▼

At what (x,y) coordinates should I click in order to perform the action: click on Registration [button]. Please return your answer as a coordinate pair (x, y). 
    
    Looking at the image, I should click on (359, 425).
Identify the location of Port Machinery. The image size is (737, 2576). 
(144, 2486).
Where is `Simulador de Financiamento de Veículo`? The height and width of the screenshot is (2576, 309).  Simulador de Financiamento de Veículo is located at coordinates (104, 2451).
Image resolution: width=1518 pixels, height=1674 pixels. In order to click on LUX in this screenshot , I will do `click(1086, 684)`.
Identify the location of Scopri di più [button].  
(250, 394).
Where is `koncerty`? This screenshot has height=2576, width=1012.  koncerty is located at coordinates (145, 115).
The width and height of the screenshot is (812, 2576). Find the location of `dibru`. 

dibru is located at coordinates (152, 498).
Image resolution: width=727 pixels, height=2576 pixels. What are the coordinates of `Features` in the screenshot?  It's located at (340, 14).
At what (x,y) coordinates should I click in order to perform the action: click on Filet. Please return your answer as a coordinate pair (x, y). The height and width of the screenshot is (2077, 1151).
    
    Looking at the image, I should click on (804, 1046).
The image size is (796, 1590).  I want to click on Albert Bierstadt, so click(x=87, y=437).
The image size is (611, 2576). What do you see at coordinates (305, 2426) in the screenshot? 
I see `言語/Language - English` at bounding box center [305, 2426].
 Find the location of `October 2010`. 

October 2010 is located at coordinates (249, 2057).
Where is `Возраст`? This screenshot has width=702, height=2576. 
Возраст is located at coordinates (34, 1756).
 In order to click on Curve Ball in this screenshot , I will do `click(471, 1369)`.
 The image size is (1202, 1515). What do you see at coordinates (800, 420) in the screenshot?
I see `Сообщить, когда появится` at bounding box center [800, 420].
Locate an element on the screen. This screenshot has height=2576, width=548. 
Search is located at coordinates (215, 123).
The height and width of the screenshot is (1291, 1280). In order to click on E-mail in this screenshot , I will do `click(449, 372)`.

▲

→ **Work task**
Search the records above for the string "resolution" and copy each line that holds it.

→ **Exercise answer**
Image resolution: width=1518 pixels, height=1674 pixels. In order to click on LUX in this screenshot , I will do `click(1086, 684)`.
Image resolution: width=727 pixels, height=2576 pixels. What are the coordinates of `Features` in the screenshot?  It's located at (340, 14).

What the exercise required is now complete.